Month: December 2024

A Week in the BOC Life: Intro

Long time, no post! This semester nearly swallowed me up, but even still with two weeks left, I have managed to escape from the belly of the whale with another chapter written. This one is titled “Lessons Learned From the Writers’ Room to the Editing Bay: A Week in the Life of the Company,” and it covers, well, a week in the life of the company, primarily during the heart of the 1970s. (There will be separate chapters about the unique circumstances of the early years and the post-Dave Williams years.) This is the third chapter I’ve drafted, and it was the most fun to write so far primarily because it relies heavily on first-person testimonials about the BOC experience, and that source material is just overflowing with thoughtful, witty, insightful gems from company members. I had to fight the urge to fall into oral history mode and just line up great quotes — and I still do that a little bit in there — but I’m having too much fun interpreting it all to let them have all the say. It’s all still very work-in-progress, so I’ll only share the introduction here, but hopefully it’s an enticing tease.


It’s hard to describe how all-consuming it was for those of us who were super involved. It was the most consuming thing in my life for four years, and four of the most impressionable years, of my life. It’s all I did. It’s almost all I thought about. I did school work because I had to, but every waking moment that I didn’t have to be doing something else, I was doing something for Beyond Our Control. – Kate Doherty (1973-77)

Commercial TV production has one ironclad rule: an episode must be delivered on time and within the allotted running time or it won’t air. The obsession with efficiency that we saw in the previous chapter wasn’t about perfection; it was about meeting deadlines. Emmy winner Larry Karaszewski (1976-80) reflected, “BOC taught me early on what it takes to put material on the screen, and a lot of that is just getting it finished.” But BOCers didn’t simply get it finished; they produced a widely-awarded program up against professional competition. The professional caliber of BOC’s young talent was also nationally recognized. When Seventeen magazine profiled twelve “super-active Superteens” in 1976 for “doing really unusual things yet professional—especially considering their age,” Kate Doherty made the list, thanks to Dave Williams’ recommendation. 

Meeting such high standards required an intense commitment of time and energy. Chris Webb (1976-78) detailed what a typical week looked like for BOC’s most dedicated members: 

Monday from 7-10pm writer’s meeting. Tuesday from 7-10pm writer’s meeting. Wednesday 7-9:30ish, full company meeting, casting, meeting at JA center. Thursday, 7-10 writer’s meeting. Friday memorizing lines while all over town there were people making props, costumes, designing sets, recording film, recording music, and doing voiceovers in a sound booth. Saturday 6am-1 making the show. Some go home, some still hang around and have lunch, get home at 4. Then a lot of times there’s a party that night til 1am. Sunday could be a filming session or editing the show or watching it.

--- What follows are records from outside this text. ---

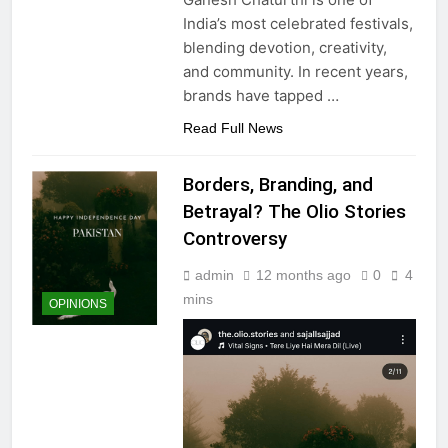
India’s most celebrated festivals,
blending devotion, creativity,
and community. In recent years,
brands have tapped
…
Read Full News
Borders, Branding, and
Betrayal? The Olio Stories
Controversy
admin
12 months ago
0
4
mins
OPINIONS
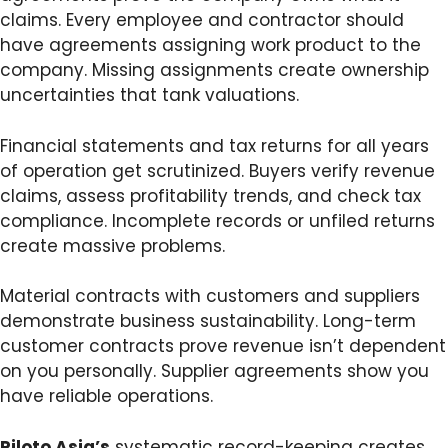
claims. Every employee and contractor should
have agreements assigning work product to the
company. Missing assignments create ownership
uncertainties that tank valuations.
Financial statements and tax returns for all years
of operation get scrutinized. Buyers verify revenue
claims, assess profitability trends, and check tax
compliance. Incomplete records or unfiled returns
create massive problems.
Material contracts with customers and suppliers
demonstrate business sustainability. Long-term
customer contracts prove revenue isn’t dependent
on you personally. Supplier agreements show you
have reliable operations.
Piloto Asia’s
systematic record-keeping creates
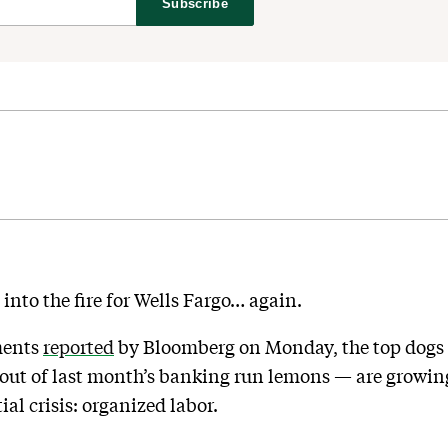
Subscribe
 into the fire for Wells Fargo… again.
ments
reported
by Bloomberg on Monday, the top dogs 
out of last month’s banking run lemons — are growin
al crisis: organized labor.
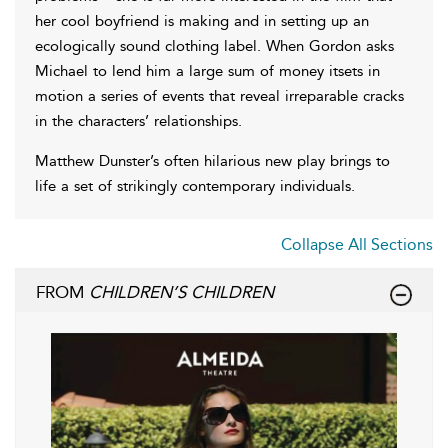
her cool boyfriend is making and in setting up an
ecologically sound clothing label. When Gordon asks
Michael to lend him a large sum of money itsets in
motion a series of events that reveal irreparable cracks
in the characters’ relationships.
Matthew Dunster’s often hilarious new play brings to
life a set of strikingly contemporary individuals.
Collapse All Sections
FROM
CHILDREN’S CHILDREN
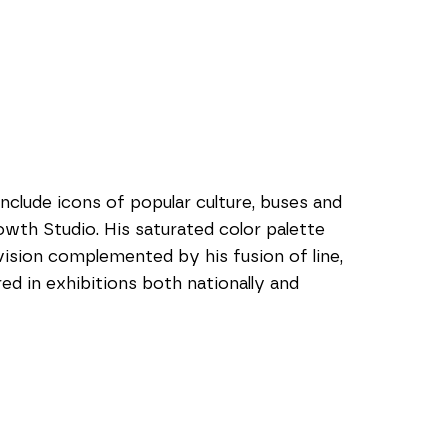
nclude icons of popular culture, buses and 
owth Studio. His saturated color palette 
sion complemented by his fusion of line, 
ed in exhibitions both nationally and 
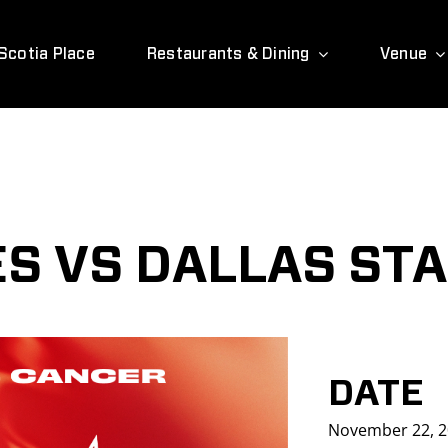
Scotia Place
Restaurants & Dining
Venue
S VS DALLAS ST
DATE
November 22, 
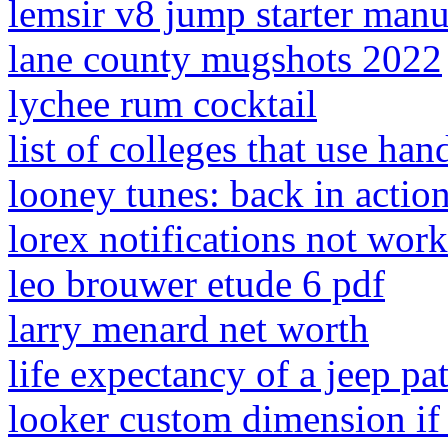
lemsir v8 jump starter manu
lane county mugshots 2022
lychee rum cocktail
list of colleges that use ha
looney tunes: back in actio
lorex notifications not wor
leo brouwer etude 6 pdf
larry menard net worth
life expectancy of a jeep pat
looker custom dimension if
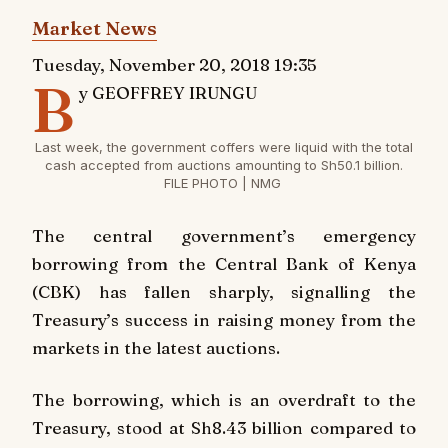
Market News
Tuesday, November 20, 2018 19:35
B
y GEOFFREY IRUNGU
Last week, the government coffers were liquid with the total
cash accepted from auctions amounting to Sh50.1 billion.
FILE PHOTO | NMG
The central government’s emergency
borrowing from the Central Bank of Kenya
(CBK) has fallen sharply, signalling the
Treasury’s success in raising money from the
markets in the latest auctions.
The borrowing, which is an overdraft to the
Treasury, stood at Sh8.43 billion compared to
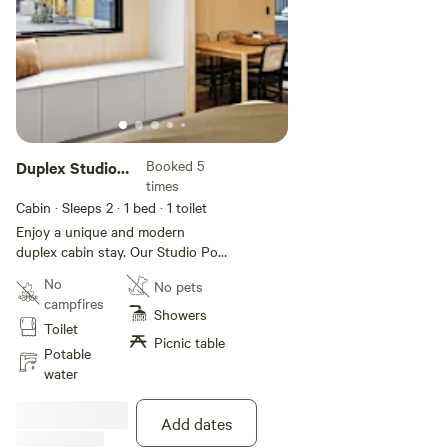
Booked 5
Duplex Studio
times
Pod
Cabin · Sleeps 2
· 1 bed
· 1 toilet
Enjoy a unique and modern
duplex cabin stay. Our Studio Pod
sleeps up to two guests with a
No
No pets
queen bed in the main bedroom,
campfires
as well as a bathroom, living area,
Showers
Toilet
kitchen, and deck with BBQ. This
Picnic table
villa is Pod Pet Friendly.
Potable
water
Add dates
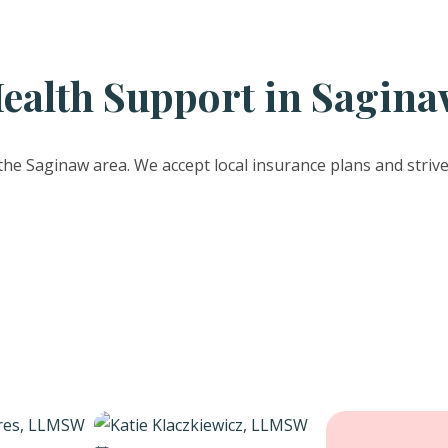
ealth Support in Sagina
the Saginaw area. We accept local insurance plans and striv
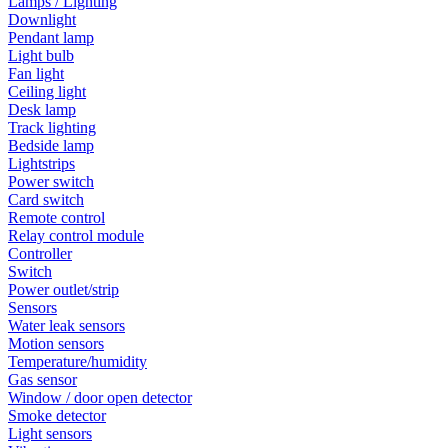
Lamps / Lighting
Downlight
Pendant lamp
Light bulb
Fan light
Ceiling light
Desk lamp
Track lighting
Bedside lamp
Lightstrips
Power switch
Card switch
Remote control
Relay control module
Controller
Switch
Power outlet/strip
Sensors
Water leak sensors
Motion sensors
Temperature/humidity
Gas sensor
Window / door open detector
Smoke detector
Light sensors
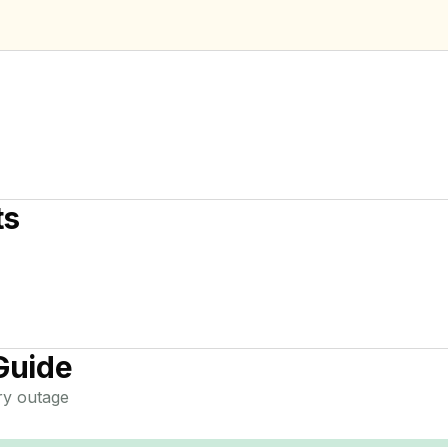
ts
Guide
ry
outage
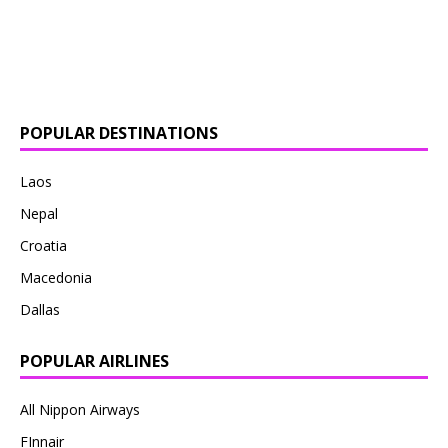
POPULAR DESTINATIONS
Laos
Nepal
Croatia
Macedonia
Dallas
POPULAR AIRLINES
All Nippon Airways
FInnair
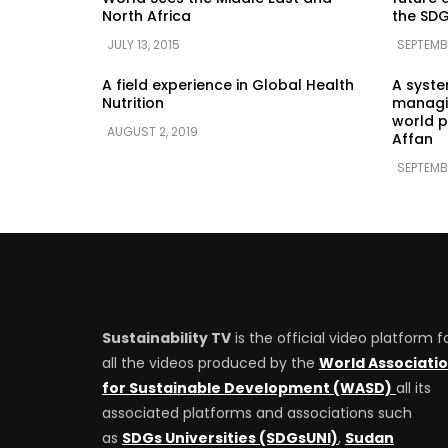
North Africa
the SDG
JULY 13, 2015
SEPTEMBE
A field experience in Global Health
A syst
Nutrition
managin
world p
AUGUST 2, 2019
Affan
SEPTEMB
Sustainability TV
is the official video platform f
all the videos produced by the
World Associati
for Sustainable Development (WASD)
all its
associated platforms and associations such
as
SDGs Universities (SDGsUNI)
,
Sudan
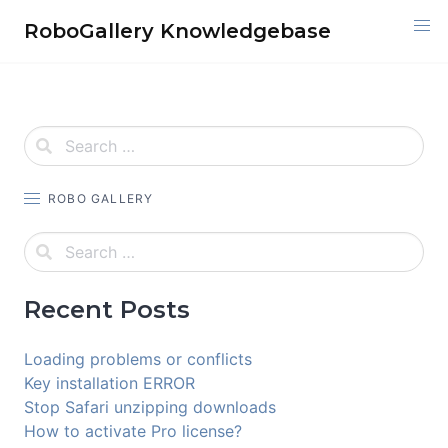
Skip
RoboGallery Knowledgebase
to
content
ROBO GALLERY
Recent Posts
Loading problems or conflicts
Key installation ERROR
Stop Safari unzipping downloads
How to activate Pro license?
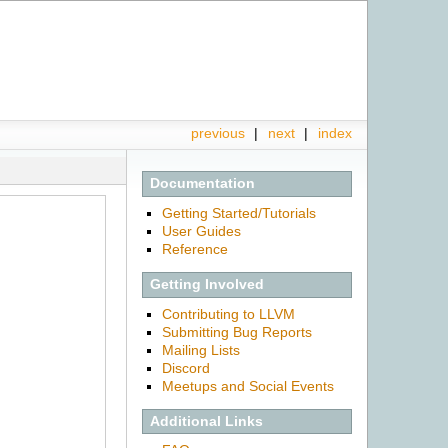
previous
|
next
|
index
Documentation
Getting Started/Tutorials
User Guides
Reference
Getting Involved
Contributing to LLVM
Submitting Bug Reports
Mailing Lists
Discord
Meetups and Social Events
Additional Links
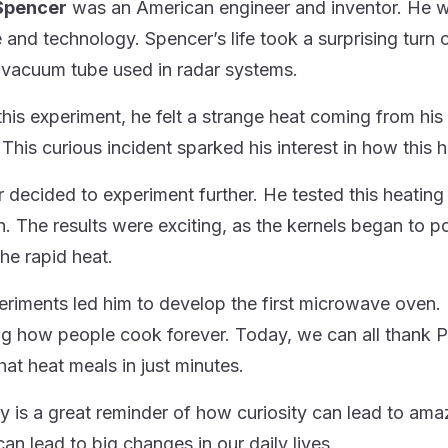
Spencer
was an American engineer and inventor. He 
 and technology. Spencer’s life took a surprising turn
 vacuum tube used in radar systems.
this experiment, he felt a strange heat coming from his
 This curious incident sparked his interest in how this 
decided to experiment further. He tested this heating ef
. The results were exciting, as the kernels began to 
the rapid heat.
eriments led him to develop the first microwave oven. 
g how people cook forever. Today, we can all thank 
hat heat meals in just minutes.
ry is a great reminder of how curiosity can lead to am
can lead to big changes in our daily lives.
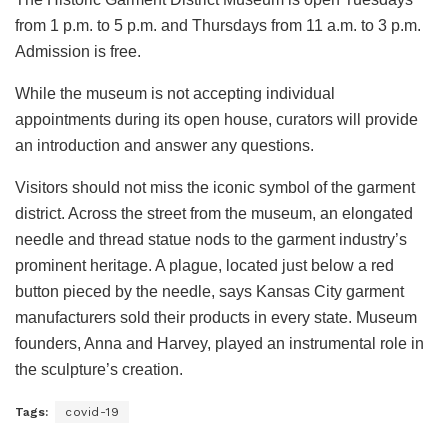
from 1 p.m. to 5 p.m. and Thursdays from 11 a.m. to 3 p.m.
Admission is free.
While the museum is not accepting individual
appointments during its open house, curators will provide
an introduction and answer any questions.
Visitors should not miss the iconic symbol of the garment
district. Across the street from the museum, an elongated
needle and thread statue nods to the garment industry’s
prominent heritage. A plague, located just below a red
button pieced by the needle, says Kansas City garment
manufacturers sold their products in every state. Museum
founders, Anna and Harvey, played an instrumental role in
the sculpture’s creation.
Tags:
covid-19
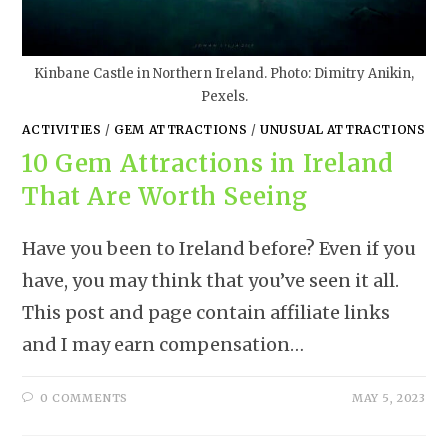
Kinbane Castle in Northern Ireland. Photo: Dimitry Anikin,
Pexels.
ACTIVITIES
/
GEM ATTRACTIONS
/
UNUSUAL ATTRACTIONS
10 Gem Attractions in Ireland
That Are Worth Seeing
Have you been to Ireland before? Even if you
have, you may think that you’ve seen it all.
This post and page contain affiliate links
and I may earn compensation…
0 COMMENTS
MAY 5, 2023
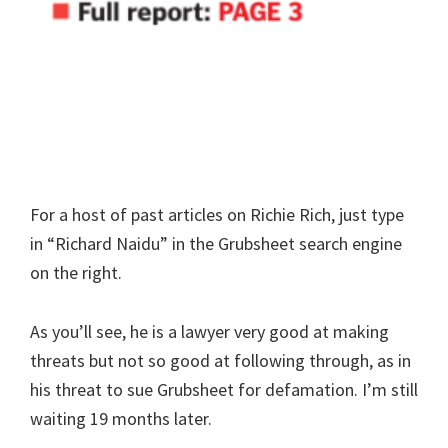
For a host of past articles on Richie Rich, just type
in “Richard Naidu” in the Grubsheet search engine
on the right.
As you’ll see, he is a lawyer very good at making
threats but not so good at following through, as in
his threat to sue Grubsheet for defamation. I’m still
waiting 19 months later.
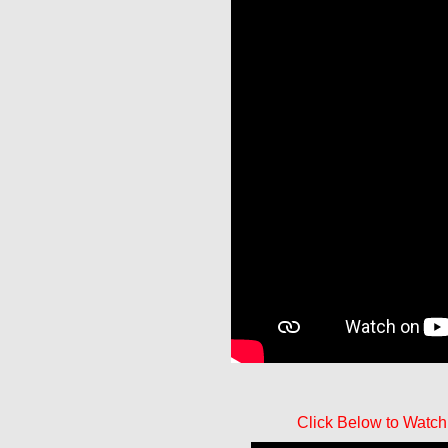
Click Below to Watch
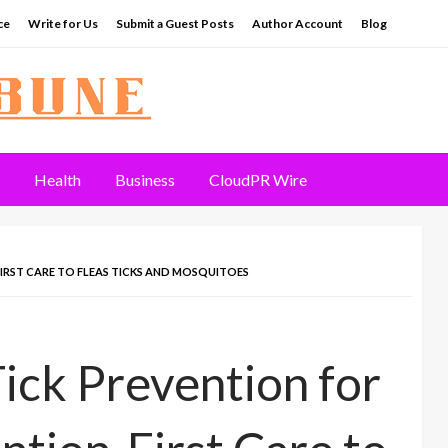
ce
Write for Us
Submit a Guest Posts
Author Account
Blog
Health
Business
CloudPR Wire
IRST CARE TO FLEAS TICKS AND MOSQUITOES
ck Prevention for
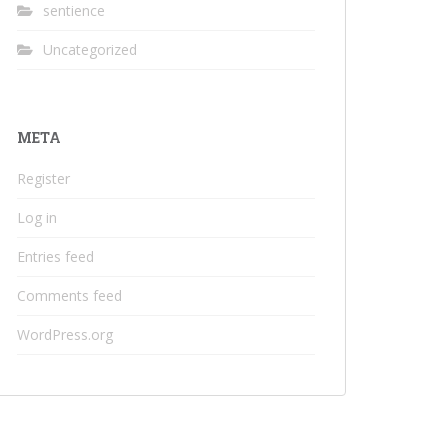
sentience
Uncategorized
META
Register
Log in
Entries feed
Comments feed
WordPress.org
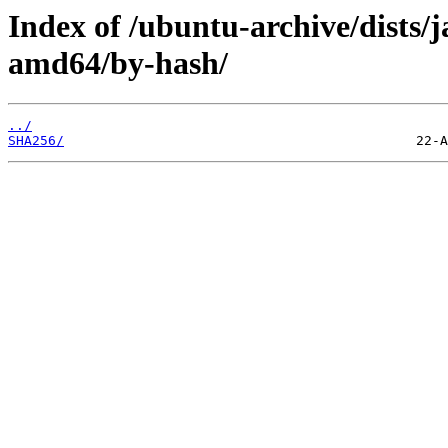
Index of /ubuntu-archive/dists
amd64/by-hash/
../
SHA256/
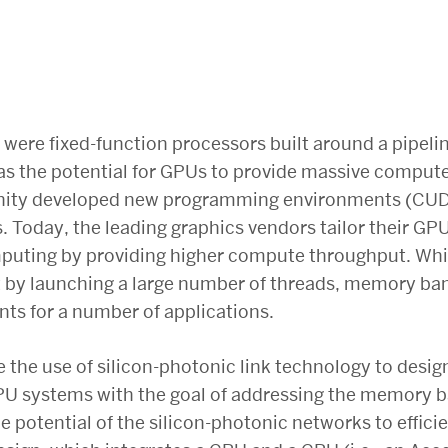
 were fixed-function processors built around a pipeli
, as the potential for GPUs to provide massive compu
nity developed new programming environments (CUD
. Today, the leading graphics vendors tailor their GPU
uting by providing higher compute throughput. Whil
 by launching a large number of threads, memory b
nts for a number of applications.
 the use of silicon-photonic link technology to design
U systems with the goal of addressing the memory b
the potential of the silicon-photonic networks to effi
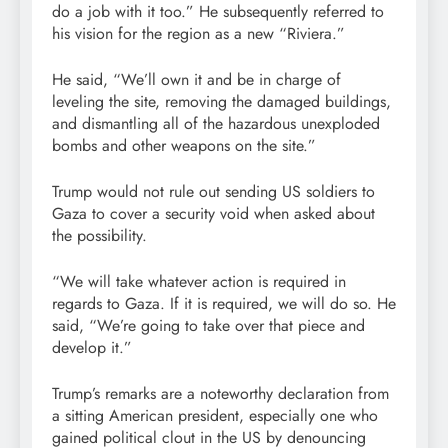
do a job with it too.” He subsequently referred to
his vision for the region as a new “Riviera.”
He said, “We’ll own it and be in charge of
leveling the site, removing the damaged buildings,
and dismantling all of the hazardous unexploded
bombs and other weapons on the site.”
Trump would not rule out sending US soldiers to
Gaza to cover a security void when asked about
the possibility.
“We will take whatever action is required in
regards to Gaza. If it is required, we will do so. He
said, “We’re going to take over that piece and
develop it.”
Trump’s remarks are a noteworthy declaration from
a sitting American president, especially one who
gained political clout in the US by denouncing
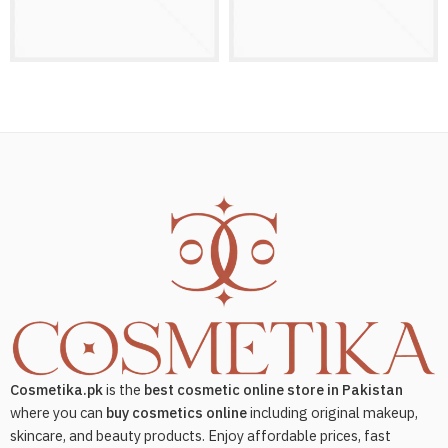
Cosmetika.pk
is the
best cosmetic online store in Pakistan
where you can
buy cosmetics online
including original makeup,
skincare, and beauty products. Enjoy affordable prices, fast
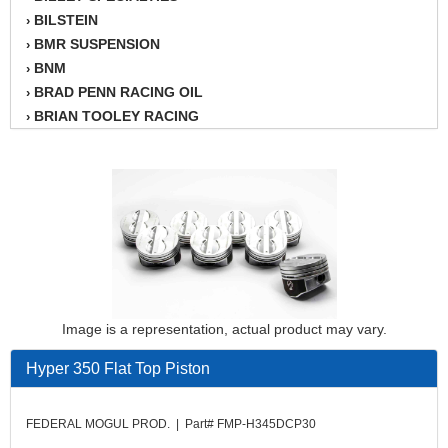
BILSTEIN
›
BMR SUSPENSION
›
BNM
›
BRAD PENN RACING OIL
›
BRIAN TOOLEY RACING
›
BRINN TRANSMISSION
›
BSB
›
CANTON
›
CARTER
›
CHAMPION OIL
›
CHAMPION RADIATOR
›
CHEVY PERFORMANCE
›
CLOSEOUT ITEMS
›
Image is a representation, actual product may vary.
CLOYES
›
COMETIC HEAD GASKETS
›
Hyper 350 Flat Top Piston
COMPETITION CAMS
›
CVF RACING
›
FEDERAL MOGUL PROD. | Part# FMP-H345DCP30
DESIGN ENGINEERING INC.
›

The depth of this commitment is perhaps best captured in Karaszewski’s frequent quip, “I didn’t go to high school, I went to Beyond Our Control.” 

While on the surface this references his time commitment to the show, it also speaks to its educational value, an experience that Karaszewski claims surpassed not only high school but even a pinnacle of higher education:

I went to USC Film School, which is supposed to be the best film school in the world, a school of George Lucas and all these other things. Beyond Our Control kicks its ass. You know, that’s what we did with the resources we did, the access to equipment we had, there was no better film school in the world. There was no better place to learn how to make movies. 

BOC also became a crash course in adulthood. Julie Darnell (1980-84) explained how such a rigorous schedule and professional responsibilities as a teenager made her much more mature than her high school peers: “I had to operate at an adult level. We were treated as adults. It’s odd to think about all the responsibility we had. And I never thought about it as, gee, I’m a high school student doing this. It was just more, we can do it. We were asked to do it; we can do it.” 

This chapter deconstructs how they did it via an intensive weekly production cycle. We’ll first see how, from early week writing sessions through Sunday night editing, the teens tried to balance the demands of creating professional television with their regular academic and social lives. Then through detailed accounts of writers’ meetings, pre-production planning, Saturday studio sessions, and post-production work, the chapter explains how BOC’s structured chaos encouraged both technical proficiency and personal growth. The experience demanded extraordinary commitment – sometimes to the understandable concern of parents and at the expense of typical teenage fun – but the participants today consistently describe it as a transformative experience, providing not just practical professional skills but also unparalleled confidence and purpose during their most formative years.